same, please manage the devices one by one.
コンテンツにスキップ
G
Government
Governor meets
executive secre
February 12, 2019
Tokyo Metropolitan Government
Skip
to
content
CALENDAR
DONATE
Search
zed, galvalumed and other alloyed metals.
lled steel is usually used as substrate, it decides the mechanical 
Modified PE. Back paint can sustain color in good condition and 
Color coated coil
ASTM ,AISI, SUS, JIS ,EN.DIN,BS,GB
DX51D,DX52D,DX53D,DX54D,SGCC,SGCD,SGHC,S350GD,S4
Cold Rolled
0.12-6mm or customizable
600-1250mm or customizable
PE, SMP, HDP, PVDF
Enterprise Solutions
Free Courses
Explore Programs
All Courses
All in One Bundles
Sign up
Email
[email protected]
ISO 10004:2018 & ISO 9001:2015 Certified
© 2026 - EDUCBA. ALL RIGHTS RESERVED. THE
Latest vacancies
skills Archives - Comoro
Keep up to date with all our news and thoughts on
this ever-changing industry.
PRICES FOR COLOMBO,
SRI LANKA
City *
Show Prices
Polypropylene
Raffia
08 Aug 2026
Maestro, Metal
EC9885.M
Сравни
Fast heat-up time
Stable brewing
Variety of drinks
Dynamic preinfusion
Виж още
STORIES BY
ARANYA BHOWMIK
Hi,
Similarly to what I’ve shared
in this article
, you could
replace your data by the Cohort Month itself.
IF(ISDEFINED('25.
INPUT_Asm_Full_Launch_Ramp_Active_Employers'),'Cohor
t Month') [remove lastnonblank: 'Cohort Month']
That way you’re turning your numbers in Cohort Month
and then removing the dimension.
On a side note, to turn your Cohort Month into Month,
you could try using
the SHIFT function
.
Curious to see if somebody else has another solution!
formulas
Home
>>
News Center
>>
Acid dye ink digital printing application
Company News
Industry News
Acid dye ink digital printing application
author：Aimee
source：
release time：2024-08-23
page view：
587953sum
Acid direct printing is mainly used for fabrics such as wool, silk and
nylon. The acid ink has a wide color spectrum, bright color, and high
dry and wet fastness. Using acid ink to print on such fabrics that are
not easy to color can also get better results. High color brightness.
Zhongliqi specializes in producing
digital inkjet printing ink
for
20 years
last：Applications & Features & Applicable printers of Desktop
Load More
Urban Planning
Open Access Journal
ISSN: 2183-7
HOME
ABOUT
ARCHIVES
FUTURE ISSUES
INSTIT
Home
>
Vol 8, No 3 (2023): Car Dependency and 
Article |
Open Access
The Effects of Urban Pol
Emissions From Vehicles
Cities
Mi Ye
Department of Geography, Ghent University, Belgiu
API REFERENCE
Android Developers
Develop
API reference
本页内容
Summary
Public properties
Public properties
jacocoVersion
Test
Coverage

────────────────────

_WHAT THE EXERCISE ASKS_. Pick each line holding the word "Cohort" out of the data and copy it.

_SOLUTION FOR THIS TASK_.
replace your data by the Cohort Month itself.
t Month') [remove lastnonblank: 'Cohort Month']
That way you’re turning your numbers in Cohort Month
On a side note, to turn your Cohort Month into Month,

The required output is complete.